(The data)
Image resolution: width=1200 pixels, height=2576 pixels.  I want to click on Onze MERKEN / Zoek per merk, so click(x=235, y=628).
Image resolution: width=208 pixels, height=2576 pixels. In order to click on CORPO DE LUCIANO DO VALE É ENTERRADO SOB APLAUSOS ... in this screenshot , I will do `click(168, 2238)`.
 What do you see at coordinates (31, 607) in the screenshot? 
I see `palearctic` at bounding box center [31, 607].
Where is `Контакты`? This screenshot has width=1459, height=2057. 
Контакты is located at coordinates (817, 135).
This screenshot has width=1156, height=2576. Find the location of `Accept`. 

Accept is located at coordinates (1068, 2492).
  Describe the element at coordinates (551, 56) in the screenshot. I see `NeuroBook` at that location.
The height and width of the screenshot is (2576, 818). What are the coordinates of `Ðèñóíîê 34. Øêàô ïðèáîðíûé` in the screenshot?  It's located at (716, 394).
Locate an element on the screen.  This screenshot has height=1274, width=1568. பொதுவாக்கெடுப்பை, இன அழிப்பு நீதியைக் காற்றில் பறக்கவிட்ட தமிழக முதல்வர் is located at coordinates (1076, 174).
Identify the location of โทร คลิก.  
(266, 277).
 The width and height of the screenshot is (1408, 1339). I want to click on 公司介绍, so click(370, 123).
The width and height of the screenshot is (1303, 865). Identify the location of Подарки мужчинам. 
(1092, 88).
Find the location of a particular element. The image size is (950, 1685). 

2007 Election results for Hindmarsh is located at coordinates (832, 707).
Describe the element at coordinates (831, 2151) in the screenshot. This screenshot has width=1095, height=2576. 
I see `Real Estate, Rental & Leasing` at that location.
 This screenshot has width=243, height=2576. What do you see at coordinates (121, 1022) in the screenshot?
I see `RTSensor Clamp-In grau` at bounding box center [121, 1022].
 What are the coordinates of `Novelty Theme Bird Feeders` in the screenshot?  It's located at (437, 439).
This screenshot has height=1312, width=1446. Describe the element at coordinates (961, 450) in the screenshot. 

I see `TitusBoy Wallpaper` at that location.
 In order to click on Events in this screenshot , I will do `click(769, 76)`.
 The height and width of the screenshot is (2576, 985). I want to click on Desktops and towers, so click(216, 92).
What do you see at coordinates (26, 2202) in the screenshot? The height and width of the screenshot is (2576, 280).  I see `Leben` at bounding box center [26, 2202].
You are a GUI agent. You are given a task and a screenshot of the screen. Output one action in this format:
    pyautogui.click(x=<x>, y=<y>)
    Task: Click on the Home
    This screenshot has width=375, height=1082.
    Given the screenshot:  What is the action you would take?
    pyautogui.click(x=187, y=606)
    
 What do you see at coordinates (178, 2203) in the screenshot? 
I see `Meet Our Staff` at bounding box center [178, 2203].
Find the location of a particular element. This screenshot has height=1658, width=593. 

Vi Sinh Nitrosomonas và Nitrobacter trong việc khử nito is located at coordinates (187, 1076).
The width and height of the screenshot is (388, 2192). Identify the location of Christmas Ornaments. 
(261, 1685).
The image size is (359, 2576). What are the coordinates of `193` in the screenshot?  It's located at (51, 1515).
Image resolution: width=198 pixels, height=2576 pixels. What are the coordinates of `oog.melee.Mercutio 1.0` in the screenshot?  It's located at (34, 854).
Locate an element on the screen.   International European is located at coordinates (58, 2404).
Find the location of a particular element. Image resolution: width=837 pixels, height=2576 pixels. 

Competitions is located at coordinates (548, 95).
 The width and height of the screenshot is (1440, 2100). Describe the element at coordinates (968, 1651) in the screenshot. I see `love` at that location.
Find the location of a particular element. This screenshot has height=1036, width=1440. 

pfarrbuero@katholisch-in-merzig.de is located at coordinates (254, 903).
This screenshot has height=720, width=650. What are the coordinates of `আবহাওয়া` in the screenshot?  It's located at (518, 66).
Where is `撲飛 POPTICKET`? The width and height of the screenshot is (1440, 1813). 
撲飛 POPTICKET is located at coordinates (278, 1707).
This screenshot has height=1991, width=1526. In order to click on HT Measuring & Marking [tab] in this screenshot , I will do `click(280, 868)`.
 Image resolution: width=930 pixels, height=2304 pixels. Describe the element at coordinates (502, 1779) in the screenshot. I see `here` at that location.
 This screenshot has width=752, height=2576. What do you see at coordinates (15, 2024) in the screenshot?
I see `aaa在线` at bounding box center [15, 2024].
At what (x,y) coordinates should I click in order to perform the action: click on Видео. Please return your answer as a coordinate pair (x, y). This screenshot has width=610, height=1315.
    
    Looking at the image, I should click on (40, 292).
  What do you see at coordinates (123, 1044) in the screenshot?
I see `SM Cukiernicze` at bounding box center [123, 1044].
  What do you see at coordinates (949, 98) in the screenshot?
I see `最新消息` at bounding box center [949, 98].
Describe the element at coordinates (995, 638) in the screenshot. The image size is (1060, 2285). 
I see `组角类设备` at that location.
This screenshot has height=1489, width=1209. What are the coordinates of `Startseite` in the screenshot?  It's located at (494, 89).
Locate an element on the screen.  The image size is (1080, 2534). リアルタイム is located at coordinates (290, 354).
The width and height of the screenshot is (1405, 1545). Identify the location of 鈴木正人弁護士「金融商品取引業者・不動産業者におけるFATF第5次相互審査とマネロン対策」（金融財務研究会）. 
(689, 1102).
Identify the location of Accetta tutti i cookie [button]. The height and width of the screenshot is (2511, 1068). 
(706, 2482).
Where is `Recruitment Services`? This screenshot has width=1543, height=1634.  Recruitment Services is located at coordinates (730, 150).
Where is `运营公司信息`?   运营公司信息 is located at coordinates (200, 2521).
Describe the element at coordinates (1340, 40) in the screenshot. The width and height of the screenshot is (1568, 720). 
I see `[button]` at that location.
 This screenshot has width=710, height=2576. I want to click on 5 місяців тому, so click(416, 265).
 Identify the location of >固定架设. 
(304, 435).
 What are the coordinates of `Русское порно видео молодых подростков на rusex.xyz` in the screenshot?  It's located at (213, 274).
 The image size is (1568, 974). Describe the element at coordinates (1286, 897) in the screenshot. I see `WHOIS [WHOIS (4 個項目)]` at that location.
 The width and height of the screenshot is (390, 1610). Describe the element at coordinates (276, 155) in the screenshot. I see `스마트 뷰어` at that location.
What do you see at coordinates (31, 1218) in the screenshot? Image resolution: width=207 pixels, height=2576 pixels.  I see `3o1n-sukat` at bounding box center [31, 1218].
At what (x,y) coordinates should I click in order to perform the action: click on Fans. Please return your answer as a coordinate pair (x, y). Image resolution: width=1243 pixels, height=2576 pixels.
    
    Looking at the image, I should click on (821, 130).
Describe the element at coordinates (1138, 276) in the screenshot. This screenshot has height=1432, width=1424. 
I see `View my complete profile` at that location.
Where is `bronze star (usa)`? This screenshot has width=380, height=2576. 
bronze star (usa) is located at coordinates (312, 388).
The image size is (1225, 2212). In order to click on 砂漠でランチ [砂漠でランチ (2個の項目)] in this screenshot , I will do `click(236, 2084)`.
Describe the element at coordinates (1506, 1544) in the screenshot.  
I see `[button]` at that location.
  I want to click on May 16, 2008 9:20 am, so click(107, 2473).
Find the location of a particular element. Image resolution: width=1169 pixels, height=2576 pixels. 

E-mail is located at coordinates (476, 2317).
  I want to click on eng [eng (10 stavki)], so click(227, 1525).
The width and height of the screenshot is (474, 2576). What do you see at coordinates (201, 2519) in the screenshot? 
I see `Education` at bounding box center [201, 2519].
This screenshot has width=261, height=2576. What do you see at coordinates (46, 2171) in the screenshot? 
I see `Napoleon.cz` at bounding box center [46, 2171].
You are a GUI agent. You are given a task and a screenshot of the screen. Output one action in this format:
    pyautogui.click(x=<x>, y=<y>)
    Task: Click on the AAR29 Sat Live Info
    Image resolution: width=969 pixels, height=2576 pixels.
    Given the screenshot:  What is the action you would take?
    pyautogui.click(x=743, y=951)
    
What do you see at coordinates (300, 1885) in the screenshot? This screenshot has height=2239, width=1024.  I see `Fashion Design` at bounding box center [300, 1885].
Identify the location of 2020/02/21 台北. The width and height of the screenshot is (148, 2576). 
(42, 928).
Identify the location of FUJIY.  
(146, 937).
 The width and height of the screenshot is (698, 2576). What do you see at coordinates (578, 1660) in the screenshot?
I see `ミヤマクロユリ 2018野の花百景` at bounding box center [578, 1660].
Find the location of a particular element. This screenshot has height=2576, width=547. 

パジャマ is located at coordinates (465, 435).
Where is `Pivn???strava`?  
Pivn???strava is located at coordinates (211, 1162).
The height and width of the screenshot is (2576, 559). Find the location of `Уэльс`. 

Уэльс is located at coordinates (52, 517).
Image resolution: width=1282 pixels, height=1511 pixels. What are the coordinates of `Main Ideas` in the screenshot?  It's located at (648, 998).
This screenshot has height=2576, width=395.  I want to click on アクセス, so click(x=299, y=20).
(End The data)
● How to complete this task
From the line holding "Identify the location of FUJIY." down to the final line above, copy each line exactly, and leave out everything before it.

● Response to this task
Identify the location of FUJIY.  
(146, 937).
 The width and height of the screenshot is (698, 2576). What do you see at coordinates (578, 1660) in the screenshot?
I see `ミヤマクロユリ 2018野の花百景` at bounding box center [578, 1660].
Find the location of a particular element. This screenshot has height=2576, width=547. 

パジャマ is located at coordinates (465, 435).
Where is `Pivn???strava`?  
Pivn???strava is located at coordinates (211, 1162).
The height and width of the screenshot is (2576, 559). Find the location of `Уэльс`. 

Уэльс is located at coordinates (52, 517).
Image resolution: width=1282 pixels, height=1511 pixels. What are the coordinates of `Main Ideas` in the screenshot?  It's located at (648, 998).
This screenshot has height=2576, width=395.  I want to click on アクセス, so click(x=299, y=20).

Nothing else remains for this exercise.